When you copy the entries, keep every word exactly as it is and drop the images.
○ ○ ○ ○ ○
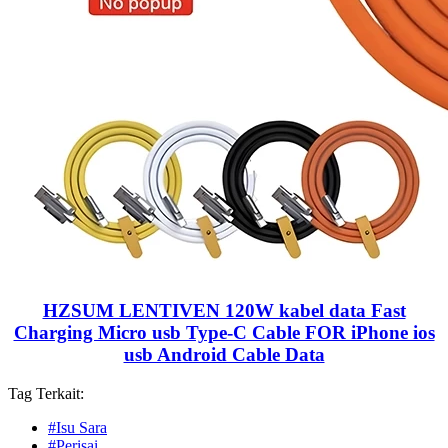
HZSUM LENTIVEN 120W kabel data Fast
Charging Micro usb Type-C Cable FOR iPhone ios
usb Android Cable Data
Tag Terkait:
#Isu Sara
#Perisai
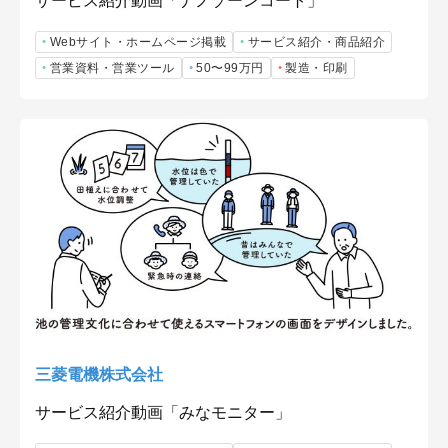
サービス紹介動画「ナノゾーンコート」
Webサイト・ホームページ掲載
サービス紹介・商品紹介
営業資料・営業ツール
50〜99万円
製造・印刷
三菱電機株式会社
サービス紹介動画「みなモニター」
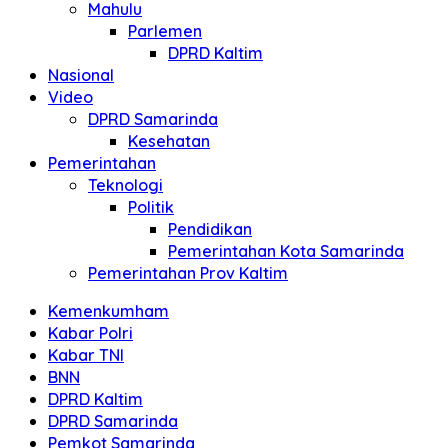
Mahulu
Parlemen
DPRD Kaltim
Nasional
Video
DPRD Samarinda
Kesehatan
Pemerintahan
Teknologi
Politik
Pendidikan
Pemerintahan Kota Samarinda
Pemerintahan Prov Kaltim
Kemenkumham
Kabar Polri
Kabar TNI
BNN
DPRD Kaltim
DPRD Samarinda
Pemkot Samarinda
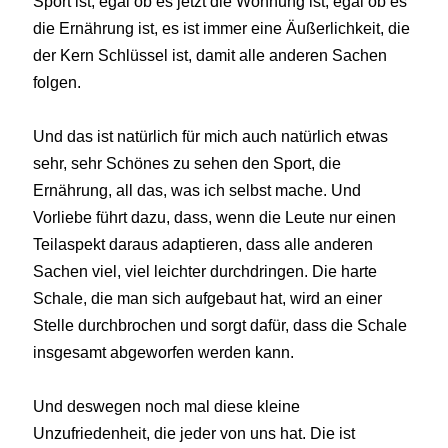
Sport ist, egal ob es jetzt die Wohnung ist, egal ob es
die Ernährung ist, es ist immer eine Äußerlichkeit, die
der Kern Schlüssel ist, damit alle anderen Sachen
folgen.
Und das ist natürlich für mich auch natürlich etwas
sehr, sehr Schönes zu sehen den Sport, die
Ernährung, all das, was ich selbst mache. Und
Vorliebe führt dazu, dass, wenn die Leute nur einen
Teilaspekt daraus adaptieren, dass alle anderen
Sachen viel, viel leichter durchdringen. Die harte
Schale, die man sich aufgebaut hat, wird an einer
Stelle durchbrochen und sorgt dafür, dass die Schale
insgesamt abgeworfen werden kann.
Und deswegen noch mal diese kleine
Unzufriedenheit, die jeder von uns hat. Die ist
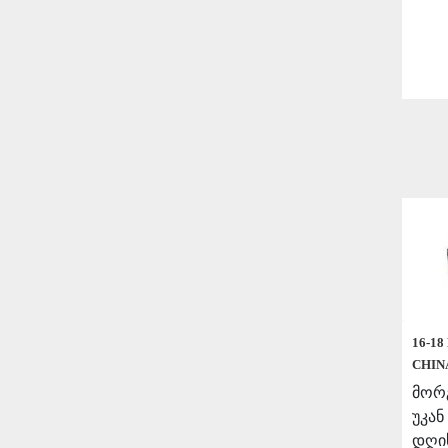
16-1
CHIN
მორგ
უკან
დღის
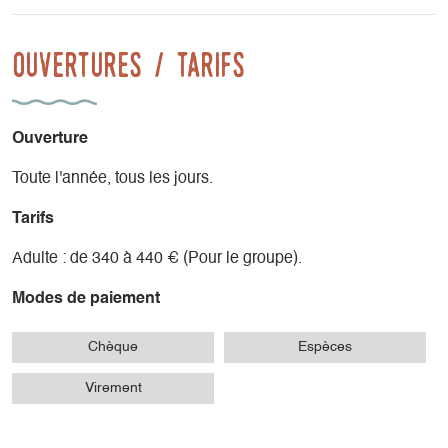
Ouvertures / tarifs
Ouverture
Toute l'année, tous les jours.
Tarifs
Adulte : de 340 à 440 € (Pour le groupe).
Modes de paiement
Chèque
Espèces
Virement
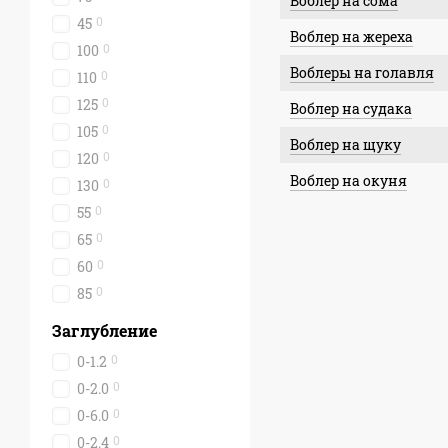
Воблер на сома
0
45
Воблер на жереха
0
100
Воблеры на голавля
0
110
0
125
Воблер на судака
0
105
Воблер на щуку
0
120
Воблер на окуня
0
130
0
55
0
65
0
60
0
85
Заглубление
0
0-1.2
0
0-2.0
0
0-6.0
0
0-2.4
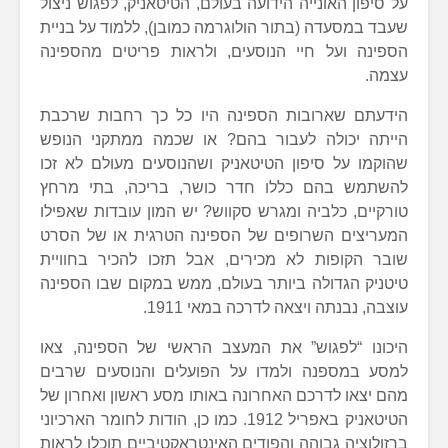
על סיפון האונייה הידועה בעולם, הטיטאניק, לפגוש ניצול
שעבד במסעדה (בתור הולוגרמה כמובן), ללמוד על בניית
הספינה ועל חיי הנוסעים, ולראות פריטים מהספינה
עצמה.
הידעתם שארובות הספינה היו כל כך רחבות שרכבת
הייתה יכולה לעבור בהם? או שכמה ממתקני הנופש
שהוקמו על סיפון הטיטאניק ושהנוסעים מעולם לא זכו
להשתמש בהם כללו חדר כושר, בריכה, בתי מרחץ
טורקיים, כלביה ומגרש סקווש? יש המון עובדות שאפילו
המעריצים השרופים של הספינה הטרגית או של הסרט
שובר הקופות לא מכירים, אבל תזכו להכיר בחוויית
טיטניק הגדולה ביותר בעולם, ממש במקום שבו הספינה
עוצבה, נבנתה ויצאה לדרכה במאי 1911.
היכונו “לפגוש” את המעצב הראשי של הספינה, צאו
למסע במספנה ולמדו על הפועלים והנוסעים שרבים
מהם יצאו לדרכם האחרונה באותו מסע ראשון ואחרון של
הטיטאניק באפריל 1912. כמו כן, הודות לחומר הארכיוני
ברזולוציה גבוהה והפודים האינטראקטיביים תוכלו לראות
○ ○ ○ ○ ○
■ Written reply ■
HZSUM LENTIVEN 120W kabel data Fast
Charging Micro usb Type-C Cable FOR iPhone ios
usb Android Cable Data
Tag Terkait:
#Isu Sara
#Perisai
サービス紹介動画「ナノゾーンコート」
Webサイト・ホームページ掲載
サービス紹介・商品紹介
営業資料・営業ツール
50〜99万円
製造・印刷
三菱電機株式会社
サービス紹介動画「みなモニター」
Mahulu
Parlemen
DPRD Kaltim
Nasional
Video
DPRD Samarinda
Kesehatan
Pemerintahan
Teknologi
Politik
Pendidikan
Pemerintahan Kota Samarinda
Pemerintahan Prov Kaltim
Kemenkumham
Kabar Polri
Kabar TNI
BNN
DPRD Kaltim
DPRD Samarinda
Pemkot Samarinda
Sport ist, egal ob es jetzt die Wohnung ist, egal ob es
die Ernährung ist, es ist immer eine Äußerlichkeit, die
der Kern Schlüssel ist, damit alle anderen Sachen
folgen.
Und das ist natürlich für mich auch natürlich etwas
sehr, sehr Schönes zu sehen den Sport, die
Ernährung, all das, was ich selbst mache. Und
Vorliebe führt dazu, dass, wenn die Leute nur einen
Teilaspekt daraus adaptieren, dass alle anderen
Sachen viel, viel leichter durchdringen. Die harte
Schale, die man sich aufgebaut hat, wird an einer
Stelle durchbrochen und sorgt dafür, dass die Schale
insgesamt abgeworfen werden kann.
Und deswegen noch mal diese kleine
Unzufriedenheit, die jeder von uns hat. Die ist
16-1
CHIN
მორგ
უკან
დღის
Ouvertures / tarifs
Ouverture
Toute l'année, tous les jours.
Tarifs
Adulte : de 340 à 440 € (Pour le groupe).
Modes de paiement
Chèque
Espèces
Virement
Воблер на сома
0
45
Воблер на жереха
0
100
Воблеры на голавля
0
110
0
125
Воблер на судака
0
105
Воблер на щуку
0
120
Воблер на окуня
0
130
0
55
0
65
0
60
0
85
Заглубление
0
0-1.2
0
0-2.0
0
0-6.0
0
0-2.4
על סיפון האונייה הידועה בעולם, הטיטאניק, לפגוש ניצול
שעבד במסעדה (בתור הולוגרמה כמובן), ללמוד על בניית
הספינה ועל חיי הנוסעים, ולראות פריטים מהספינה
עצמה.
הידעתם שארובות הספינה היו כל כך רחבות שרכבת
הייתה יכולה לעבור בהם? או שכמה ממתקני הנופש
שהוקמו על סיפון הטיטאניק ושהנוסעים מעולם לא זכו
להשתמש בהם כללו חדר כושר, בריכה, בתי מרחץ
טורקיים, כלביה ומגרש סקווש? יש המון עובדות שאפילו
המעריצים השרופים של הספינה הטרגית או של הסרט
שובר הקופות לא מכירים, אבל תזכו להכיר בחוויית
טיטניק הגדולה ביותר בעולם, ממש במקום שבו הספינה
עוצבה, נבנתה ויצאה לדרכה במאי 1911.
היכונו “לפגוש” את המעצב הראשי של הספינה, צאו
למסע במספנה ולמדו על הפועלים והנוסעים שרבים
מהם יצאו לדרכם האחרונה באותו מסע ראשון ואחרון של
הטיטאניק באפריל 1912. כמו כן, הודות לחומר הארכיוני
ברזולוציה גבוהה והפודים האינטראקטיביים תוכלו לראות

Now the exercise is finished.